The general frame can then be described by $F(\mathbf{R}^{T}\mathbf{s})$ , obtained by rotating either its input or its representation vectors. Both interpretations give the same result as $(\mathbf{R}^{T}\mathbf{s})\cdot\mathbf{e}_{i}=\mathbf{s}\cdot(\mathbf{R}\mathbf{e}_{i})$ .

A.1.1. Smoothness

An efficient way to evaluate the functional integral on unit sphere is to project the function onto Spherical Harmonic (SH) basis. Let the projection of the reference descriptor function be:

F(\mathbf{s})=\sum_{l,m}c_{l}^{m}Y_{l}^{m}(\mathbf{s})=\mathbf{y}(\mathbf{s})^{T}\mathbf{c}

where $Y_{l}^{m}$ is SH basis function of band $l$ order $m$ , $c_{l}^{m}$ are corresponding coefficients. $\mathbf{y}$ and $\mathbf{c}$ are their vector form.
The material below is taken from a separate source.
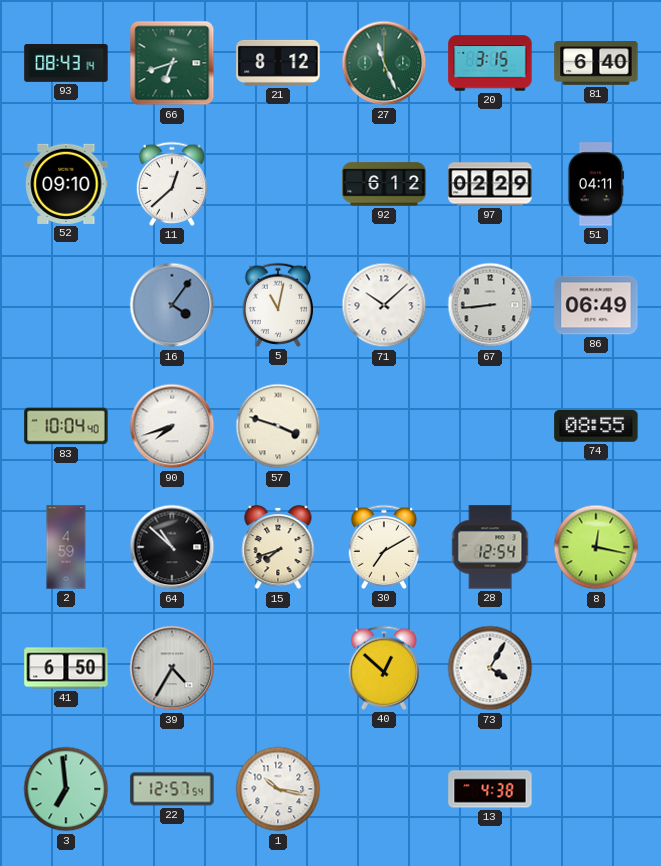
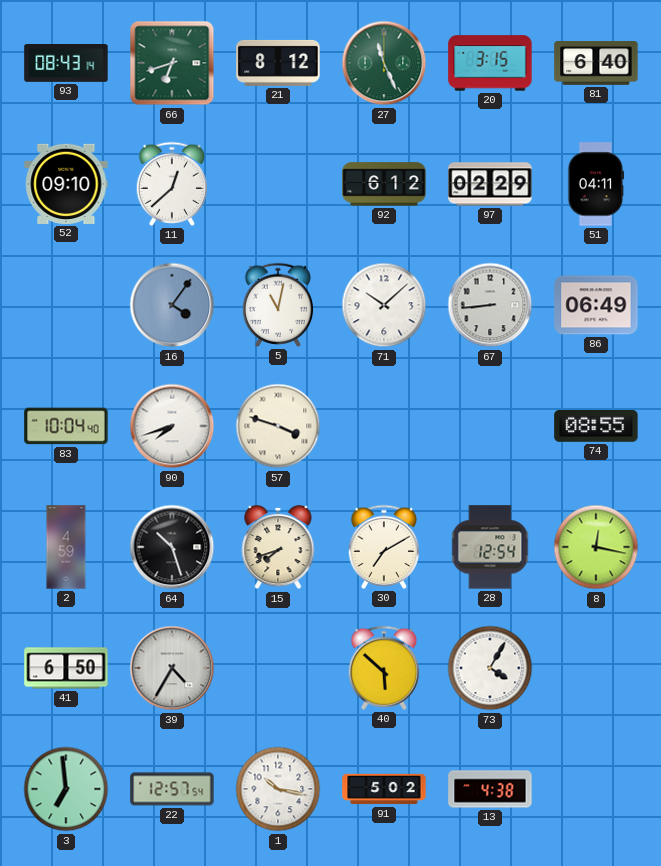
64: 10:52 -> 10:27
40: 12:52 -> 5:52
91: none -> 5:02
The rotational invariance of SH (Sloan, 2008) guarantees the rotated version, obtained by rotating its input, to be equally projected. More importantly, its coefficients can be acquired by the linear combination of the coefficients of its unrotated counterpart (Green, 2003):

F(\mathbf{R}^{T}\mathbf{s})=\mathbf{y}(\mathbf{R}^{T}\mathbf{s})^{T}\mathbf{c}=\mathbf{y}(\mathbf{s})^{T}(\tilde{\mathbf{R}}\mathbf{c})
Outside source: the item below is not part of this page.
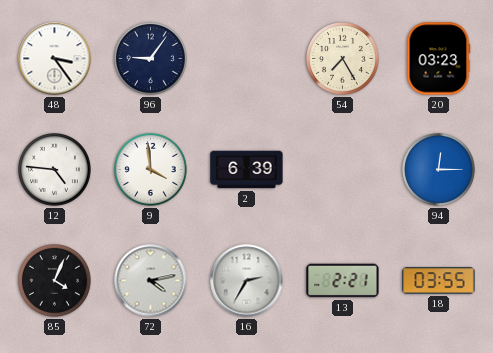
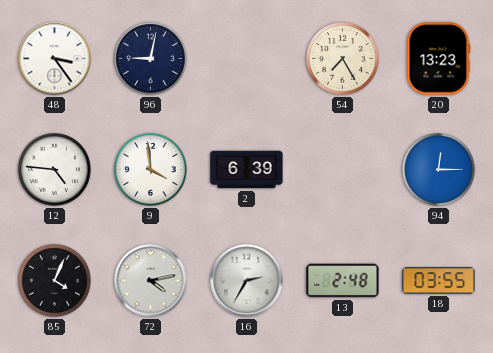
96: 9:06 -> 9:02
20: 03:23 -> 13:23
13: 2:21 -> 2:48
where $\tilde{\mathbf{R}}$ is the Wigner D-matrix induced from the $\mathbf{R}$ that has same dimension as $\mathbf{c}$ .

Thus, for two octahedral frames of rotation matrices $\mathbf{R}_{a}$ and $\mathbf{R}_{b}$ , let $\mathbf{c}_{a}=\tilde{\mathbf{R}}_{a}\mathbf{c}$ , $\mathbf{c}_{b}=\tilde{\mathbf{R}}_{b}\mathbf{c}$ . Their functional difference can be efficiently measured by the $L_{2}$ norm their SH coefficients, thanks to the orthogonality of SH bases (Green, 2003):

		$\displaystyle\int_{\mathcal{S}^{2}}(F(\mathbf{R}_{a}^{T}\mathbf{s})-F(\mathbf{R}_{b}^{T}\mathbf{s}))^{2}d\mathbf{s}$
	$\displaystyle=$	$\displaystyle\int_{\mathcal{S}^{2}}(\mathbf{y}(\mathbf{s})^{T}(\mathbf{c}_{a}-\mathbf{c}_{b}))^{2}d\mathbf{s}$
	$\displaystyle=$	$\displaystyle tr((\mathbf{c}_{a}-\mathbf{c}_{b})^{T}(\int_{\mathcal{S}^{2}}\mathbf{y}(\mathbf{s})\mathbf{y}(\mathbf{s})^{T}ds)(\mathbf{c}_{a}-\mathbf{c}_{b}))$
	$\displaystyle=$	$\displaystyle tr((\mathbf{c}_{a}-\mathbf{c}_{b})^{T}\mathbf{I}(\mathbf{c}_{a}-\mathbf{c}_{b}))$
	$\displaystyle=$	$\displaystyle\\|\mathbf{c}_{a}-\mathbf{c}_{b}\\|_{2}^{2}$

In practice, Huang et al. find the $F(\mathbf{s})$ can be losslessly projected on the band 0 and 4 of SH basis as:

F(\mathbf{s})=c_{0}(\sqrt{7}Y_{4}^{0}+\sqrt{5}Y_{4}^{4}+c_{1}Y_{0}^{0})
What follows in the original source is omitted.